The Royal Canadian Legion urged citizens to stream the ceremony online or to watch it on TV, to avoid large crowds in the midst of the COVID-19 pandemic.

There was no large gathering in Confederation Square, no stirring parade of veterans. But the constraints didn’t discourage Canadians from honouring the day. 

In an interview on the eve of Remembrance Day, Ottawa Mayor Jim Watson explained how he was planning to pay his respects to Canadian veterans while still practicing safe social distancing. 

“It’s a lot different (tomorrow] than it has been,” said Watson. “Normally I would go to the national ceremony of the cenotaph and represent the City of Ottawa and lay a wreath there. But this year, in lieu of that, I am doing two other, smaller events.”

Laying a wreath

Instead, Watson honoured Canadian veterans by laying a wreath at the Juno Beach Memorial Bridge along the Airport Parkway in south-end Ottawa, joined by River Ward Coun. Riley Brockington.

Watson followed that event by joining the Royal Canadian Legion Orleans branch for a modified Remembrance Day ceremony and lunch. 

Watson’s day wasn’t the only thing that has changed this Nov. 11. He discussed his role as mayor and what he described as his public duty of telling people “no” to certain activities, upholding pandemic precautions that can’t be pushed aside because of Remembrance Day. 

“Obviously you are the bearer of bad news, more often than good news, because we have to enforce provincial regulations and guidelines,” said Watson.

“I think the vast majority of people recognize that it’s the responsible thing to do, and if we want to get rid of COVID, we all have to sacrifice a little… otherwise we will just be dealing with this for many, many years, as opposed to many, many months.” 

Ottawa is known for its large turnout at the annual national ceremony, which saw more than 32,000 people paying their respect last year. 

This year’s contrast was stark. Downtown streets looked empty for the first time as local residents followed public health directives to stay home. 

Princess Margriet, born at the Ottawa Civic Hospital in 1943 during the Dutch royal family’s Second World War exile in Canada, was to have visited Ottawa in May to help mark the 75th anniversary of the Liberation of the Netherlands. [Wikipedia Commons]
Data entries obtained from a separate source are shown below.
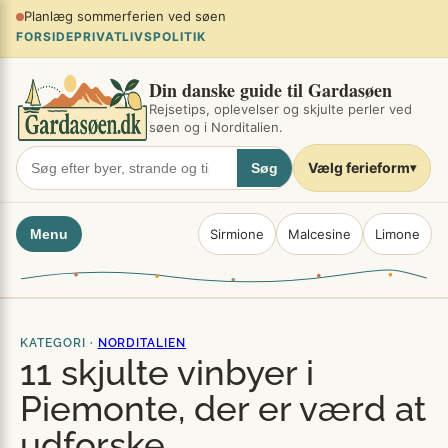
Spring
Planlæg sommerferien ved søen
×
til
FORSIDE
PRIVATLIVSPOLITIK
indhold
Din danske guide til Gardasøen
Rejsetips, oplevelser og skjulte perler ved
søen og i Norditalien.
Vælg ferieform
Søg
▾
Menu
Sirmione
Malcesine
Limone
KATEGORI ·
NORDITALIEN
11 skjulte vinbyer i
Piemonte, der er værd at
udforske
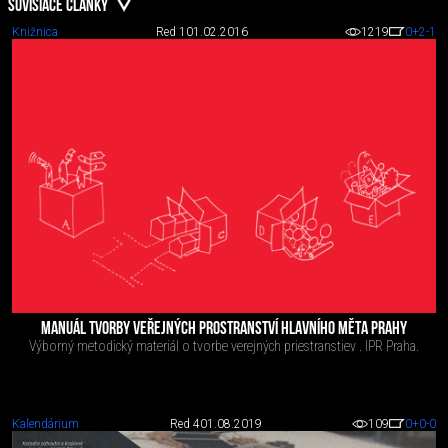
SÚVISIACE ČLÁNKY
Knižnica
Red 1
01.02.2016
1219
0
+2
-1
MANUÁL TVORBY VEŘEJNÝCH PROSTRANSTVÍ HLAVNÍHO MĚTA PRAHY
Výborný metodický materiál o tvorbe verejných priestranstiev . IPR Praha.
Kalendárium
Red 4
01.08.2019
109
0
+0
-0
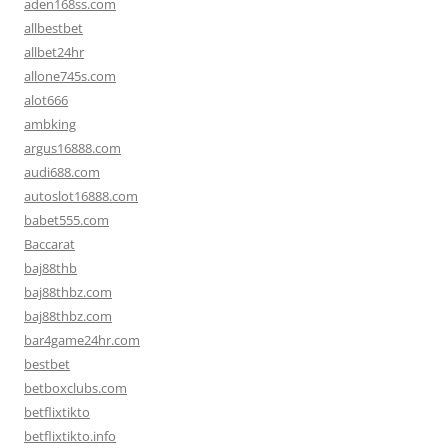
aden168ss.com
allbestbet
allbet24hr
allone745s.com
alot666
ambking
argus16888.com
audi688.com
autoslot16888.com
babet555.com
Baccarat
baj88thb
baj88thbz.com
baj88thbz.com
bar4game24hr.com
bestbet
betboxclubs.com
betflixtikto
betflixtikto.info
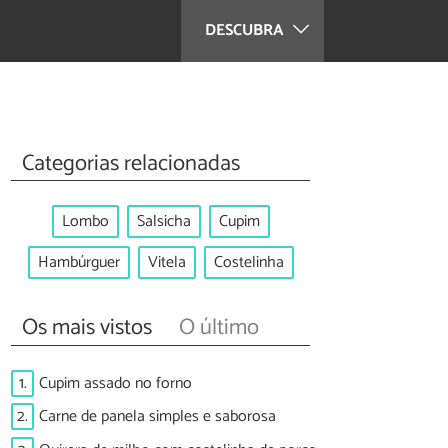
DESCUBRA
Categorias relacionadas
Lombo
Salsicha
Cupim
Hambúrguer
Vitela
Costelinha
Os mais vistos
O último
1.
Cupim assado no forno
2.
Carne de panela simples e saborosa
“I think people would rather be there, because it’s an important day in our lives, but this year, like everything, whether you are holding a wedding, a funeral, Remembrance Day, or eating in a restaurant, everything has been turned on its head — and we have to accept the fact that the coronavirus is much more powerful than we are, and we have to be smarter than it,” said Watson. 

Remembrance Day wasn’t the only important event in Ottawa related to the Second World War milestone affected by COVID-19 this year.

Watson’s press secretary, Patrick Champagne, noted that Ottawa was expecting to have Princess Margriet in Ottawa earlier this year to mark the 75th anniversary of the Liberation of the Netherlands. 

Princess Margriet was born in Ottawa’s Civic Hospital in January 1943 because the Dutch royal family has relocated to Canada during the German occupation of the Netherlands. The royal family’s time in Canada and the Canadian military’s leading role in liberating the Netherlands have creating a lasting friendship between the two countries, expressed each year in a gift of tulip bulbs to Canada —  the inspiration behind Ottawa’s famous Tulip Festival.